A tie for E-mailer of the Week. Both correspondents are sending me back through the mists of time. Joe Schwindt of San Diego wants to know the real story about seven of us going through 19 bottles of wine (not 17, as you said) at the house of Tom Keating, the tackle for the old Raiders in the AFL. Tom Edell of Rockford, Ill., asks about what it was like to cover the AFL in some of the old stadiums.
Keating, an all-pro DT, was my wine buddy. Very serious, especially about port. He'd bid on it at the Sotheby auctions in London. One year he just decided to have a wine blowout at his house in Alameda. In attendance were Keating and his wife, except that maybe they weren't married then, Raider DE Ben Davidson and his wife, Fred Biletnikoff, former Redskin tackle George Burman and me. It lasted about six hours. Everybody brought some wine. I think I brought some old port, but I'm not sure. Two meals took place. Nothing was broken, there were no fights. Nobody drove home. We all just collapsed in various parts of the house. I got the couch. Next day I felt a little fuzzy but manageable. That's all there is to it. People have turned it into a kind of legend, but at the time I didn't think it was that remarkable.

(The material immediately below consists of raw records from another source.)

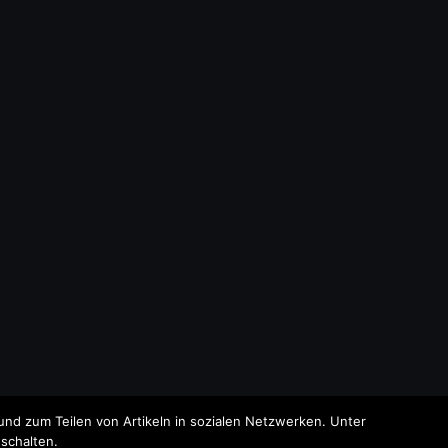
nd zum Teilen von Artikeln in sozialen Netzwerken. Unter
schalten.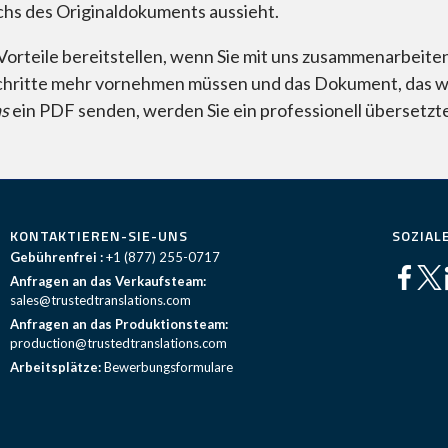
hs des Originaldokuments aussieht.
Vorteile bereitstellen, wenn Sie mit uns zusammenarbeite
chritte mehr vornehmen müssen und das Dokument, das wir
ns
ein PDF senden, werden Sie ein professionell übersetz
KONTAKTIEREN-SIE-UNS
SOZIAL
Gebührenfrei :
+1 (877) 255-0717
Anfragen an das Verkaufsteam:
sales@trustedtranslations.com
Anfragen an das Produktionsteam:
production@trustedtranslations.com
Arbeitsplätze:
Bewerbungsformulare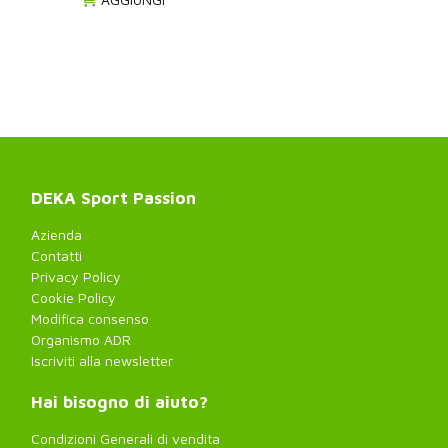
DEKA Sport Passion
Azienda
Contatti
Privacy Policy
Cookie Policy
Modifica consenso
Organismo ADR
Iscriviti alla newsletter
Hai bisogno di aiuto?
Condizioni Generali di vendita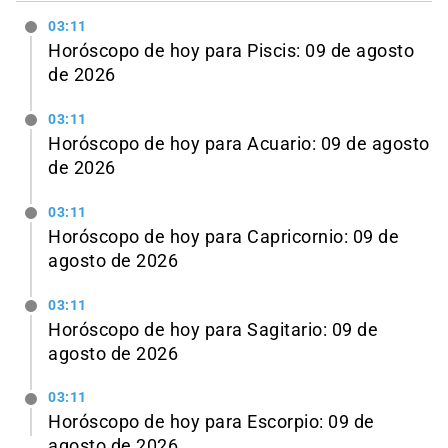
03:11
Horóscopo de hoy para Piscis: 09 de agosto
de 2026
03:11
Horóscopo de hoy para Acuario: 09 de agosto
de 2026
03:11
Horóscopo de hoy para Capricornio: 09 de
agosto de 2026
03:11
Horóscopo de hoy para Sagitario: 09 de
agosto de 2026
03:11
Horóscopo de hoy para Escorpio: 09 de
agosto de 2026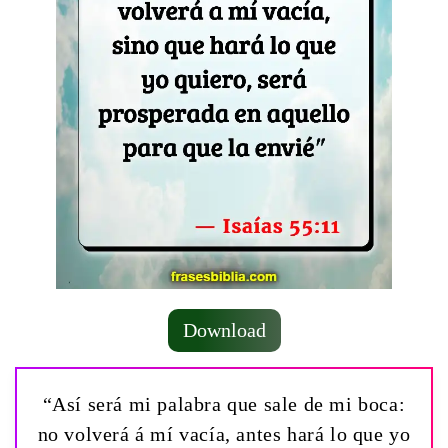
Download
“Así será mi palabra que sale de mi boca:
no volverá á mí vacía, antes hará lo que yo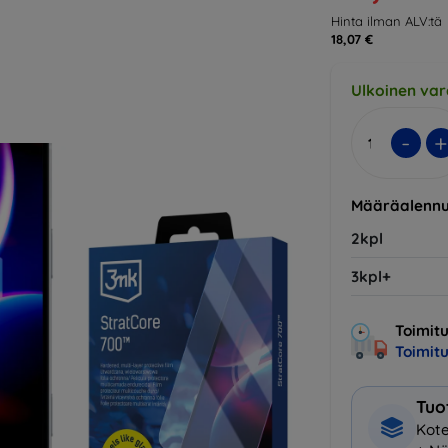
Hinta ilman ALV:tä
18,07 €
Ulkoinen var
-
+
Määräalennu
2kpl
3kpl+
Toimitu
Toimit
Tuo
Kote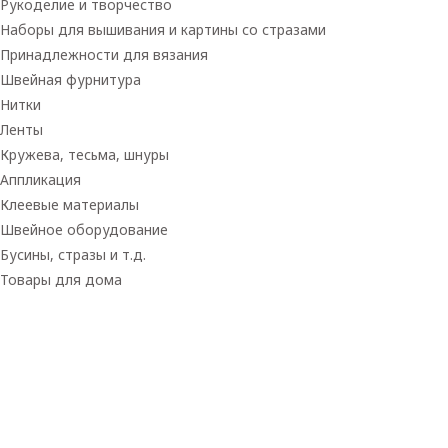
Рукоделие и творчество
Наборы для вышивания и картины со стразами
Принадлежности для вязания
Швейная фурнитура
Нитки
Ленты
Кружева, тесьма, шнуры
Аппликация
Клеевые материалы
Швейное оборудование
Бусины, стразы и т.д.
Товары для дома
Товары для творчества
Фетр
Фоамиран
Принадлежности для рукоделия
Принадлежности для шитья
Флористика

I loved the old AFL stadiums. In War Memorial in Buffalo, you had to climb onto what seemed like a little platform to get into the lockers. I remember before a Jets game, Jack Horrigan, the Bills PR director, was giving us a little tour of the old stadium, which had just gotten a new paint job. He turned to the great Hearst columnist, Jimmy Cannon, a very hard bitten customer of the old school, and asked him, "What do you think, Jimmy?"
"Rouge on a corpse," Cannon said.
My favorite was Municipal in Kansas City. The press box was small and cramped. It was pure hell, trying to get into your seat. Low-lying padded pipes were above you, and you were always banging your head on them. But once you got settled, oh my, what a view. It's like you were right over the huddle. Never have I been able to see a game as well as I did in that place. My stories were more accurate because I could see more. It made it all worth it.